In 2015, the micronation had almost 3,000 "citizens", most of whom signed up online from over a hundred countries, and have never been to Atlantium.

==History==
Atlantium was established in 1981 by three Sydney teenagers: George Francis Cruickshank, Geoffrey John Duggan and Claire Marie Coulter (née Duggan). The three claimed a 10-square-metre (110-square-foot) "provisional territory" in the southern suburb of Narwee as Atlantium's first capital, and declared Cruickshank to be sovereign head of state, with the title "Emperor George II". Geoffrey Duggan was elected as prime minister in 1982, serving until 1986. Damian Scott held the position from 1986 to 1988 and Kevin Fanucchi became Prime Minister in 1988, but by 1990, when the original group members had graduated from university and moved away, the group ceased to be active.
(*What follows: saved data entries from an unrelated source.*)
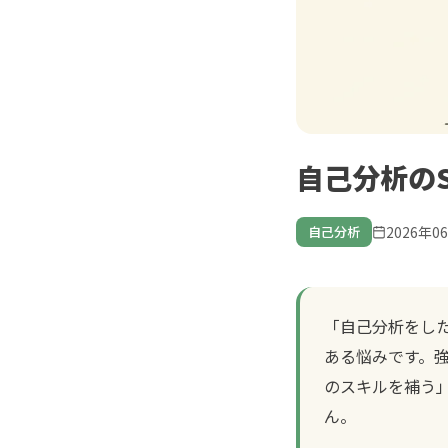
自己分析の
2026年0
自己分析
「自己分析をし
ある悩みです。
のスキルを補う
ん。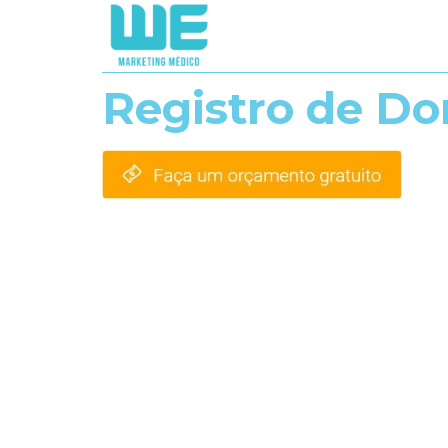
Registro de Do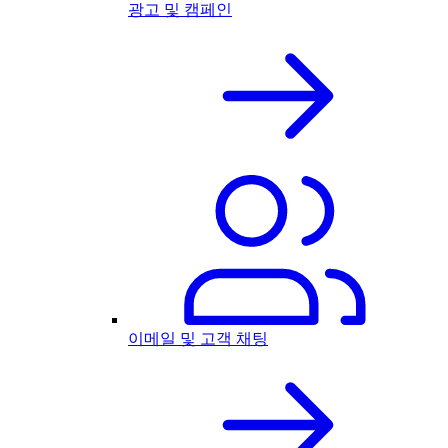
광고 및 캠페인
이메일 및 고객 채팅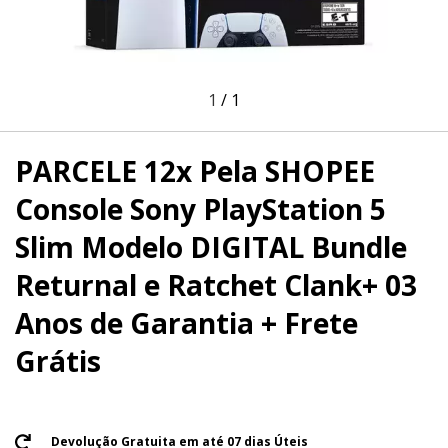
1
/
1
PARCELE 12x Pela SHOPEE
Console Sony PlayStation 5
Slim Modelo DIGITAL Bundle
Returnal e Ratchet Clank+ 03
Anos de Garantia + Frete
Grátis
Devolução Gratuita em até 07 dias Úteis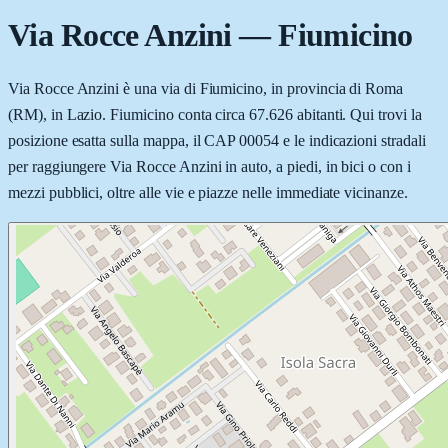
Via Rocce Anzini
—
Fiumicino
Via Rocce Anzini è una via di Fiumicino, in provincia di Roma
(RM), in Lazio. Fiumicino conta circa 67.626 abitanti. Qui trovi la
posizione esatta sulla mappa, il CAP 00054 e le indicazioni stradali
per raggiungere Via Rocce Anzini in auto, a piedi, in bici o con i
mezzi pubblici, oltre alle vie e piazze nelle immediate vicinanze.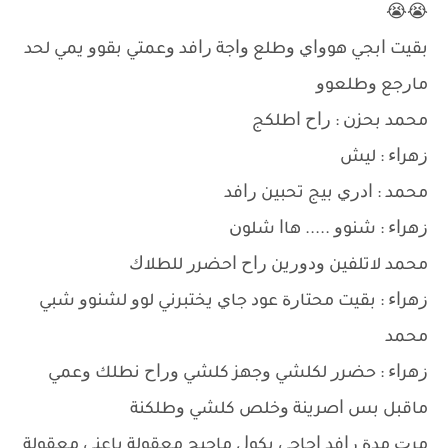
😭😭
ﺑﻘﻴﺖ ﺍﺑﺠﻲ ﻫﻮﻭﺍﻱ ﻭﻃﻠﻊ ﻭﺍﺟﺔ ﺭﺍﻓﺪ ﻭﻋﻤﺘﻲ ﺑﻘﻮﻭ ﻳﻤﻲ ﻟﺤﺪ
ﻣﺎﺭﺟﻊ ﻭﻃﻠﻌﻮﻭ
ﻣﺤﻤﺪ ﺑﺤﺰﻥ : ﺭﺍﺡ ﺍﻃﻠﻜﺞ
ﺯﻫﺮﺍﺀ : ﻟﻴﺶ
ﻣﺤﻤﺪ : ﺍﺩﺭﻱ ﺑﻴﺞ ﺗﺤﺒﻴﻦ ﺭﺍﻓﺪ
ﺯﻫﺮﺍﺀ : ﺷﻨﻮﻭ ..... ﻫﺎﺍ ﺷﻠﻮﻥ
ﻣﺤﻤﺪ ﻻﺗﻠﻔﻴﻦ ﻭﺩﻭﺭﻳﻦ ﺭﺍﺡ ﺍﺣﻀﺮﺭ ﻟﻠﻄﻼﻙ
ﺯﻫﺮﺍﺀ : ﺑﻘﻴﺖ ﻣﺤﺘﺎﺭﺓ ﻋﻮﺩ ﺟﺎﻱ ﻳﺨﺘﺒﺮﻧﻲ ﻟﻮﻭ ﻟﺸﻨﻮﻭ ﺷﺒﻲ
ﻣﺤﻤﺪ
ﺯﻫﺮﺍﺀ : ﺣﻀﺮﺭ ﻟﻜﻠﺸﻲ ﻭﺟﻬﺰ ﻛﻠﺸﻲ ﻭﺭﺍﺡ ﻧﻄﻠﻚ ﻭﻋﻤﻲ
ﻣﺎﻗﺒﻞ ﺑﺲ ﺍﺻﺮﻳﻨﺔ ﻭﺧﻠﺺ ﻛﻠﺸﻲ ﻭﻃﻠﻜﻨﺔ
ﻣﺮﺕ ﻣﺪﺓ ﺭﺍﻓﺪ ﺍﺣﺎﺟﻲ ﻳﻜﻮﻝ ﻣﺎﺣﺒﺞ ﻣﻌﻘﻮﻟﺔ ﺑﺎﻋﻨﻲ ﻣﻌﻘﻮﻟﺔ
In 1999 Cruickshank purchased an apartment in the inner Sydney suburb of Potts Point, and soon after revived Atlantium, launching a website, which was instrumental in attracting new members. The 61m^{2} (660ft.^{2}) apartment, known as the Imperium Proper, became the second capital of Atlantium. Concordia became the third capital of Atlantium on 12 January 2008, when the rural 0.76-square-kilometre (0.29-square-mile) Province of Aurora, approximately 350 km (220 mi.) southwest of Sydney, was created. The Atlantium website describes Aurora as Atlantium's "global administrative capital, ceremonial focal point and spiritual homeland".

==Status and operations==

The Atlantium website used several different self-descriptions, including "self-declared state", "aspirant microstate" and "global sovereign state". In line with its claim to be a "primarily non-territorial" state Atlantium does not maintain any formal territorial claims; however, it does promote the idea that Cruickshank's apartment, and the Province of Aurora, have extraterritorial status. In practice these properties remain under Australian jurisdiction.
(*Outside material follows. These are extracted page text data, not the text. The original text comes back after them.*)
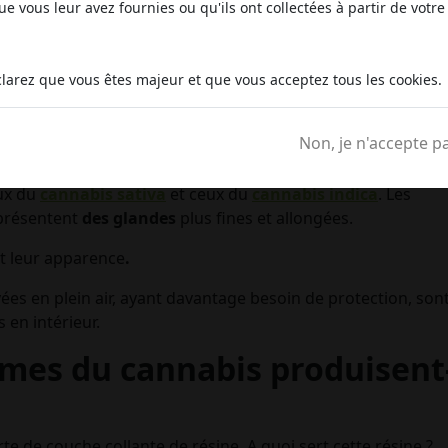
e vous leur avez fournies ou qu'ils ont collectées à partir de votre 
larez que vous êtes majeur et que vous acceptez tous les cookies.
rmations qui ressemblent à des poils glandulaires qui
es calices.
Non, je n'accepte p
e cannabis
.
eux du
cannabis sativa
et ceux du
cannabis indica
. Les
, présentent
des glandes
plus fines et allongées.
nt leur apparence
.
vées en plein air, ayant davantage besoin de protection, son
 en intérieur.
omes du cannabis produisent
te de couche collante de résine. A quoi sert cette résine ?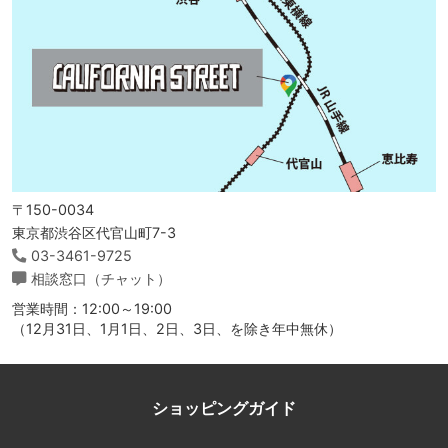
〒150-0034
東京都渋谷区代官山町7-3
03-3461-9725
相談窓口（チャット）
営業時間：12:00～19:00
（12月31日、1月1日、2日、3日、を除き年中無休）
ショッピングガイド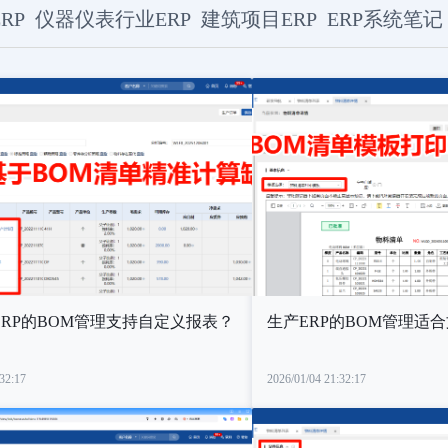
RP
仪器仪表行业ERP
建筑项目ERP
ERP系统笔记
ERP的BOM管理支持自定义报表？
生产ERP的BOM管理适
32:17
2026/01/04 21:32:17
No established nation had recognised Atlantium's sovereignty claims, and it had no reciprocal diplomatic relations. Atlantium had appointed "unaccredited diplomatic representatives" called "Imperial Legates" in the United States, Pakistan, Poland, Brazil, India, Italy, Iran, Singapore, Serbia and Switzerland. The group had awarded "Imperial Honours" to various recipients, generally in recognition of political activism or for service to local communities.

==Stamps, coins and banknotes==

Stamps, coins and banknotes were sold by Atlantium, which used a decimal currency system of 100 imperial centi to the imperial solidus. Atlantium's website claimed that the profits from those sales are used for "the Empire's ongoing operations" as well as charitable causes.

The earliest documented media report referring to Atlantium is a 1984 philatelic magazine article about its cinderella stamp releases. There were 12 issues of Atlantian stamps.

==Citizenship==

As of October 2015, Atlantium had almost 3,000 citizens from (and still therein residing due to the small area of the Empire of Atlantium) over 100 countries. The website names individuals holding such functions as minister, director, magister and imperial legate. Atlantium said its citizenship does not supersede existing citizenships. Atlantians contend that they are all dual citizens, and that Atlantium actively encourages its citizens to participate in the political processes of their resident countries.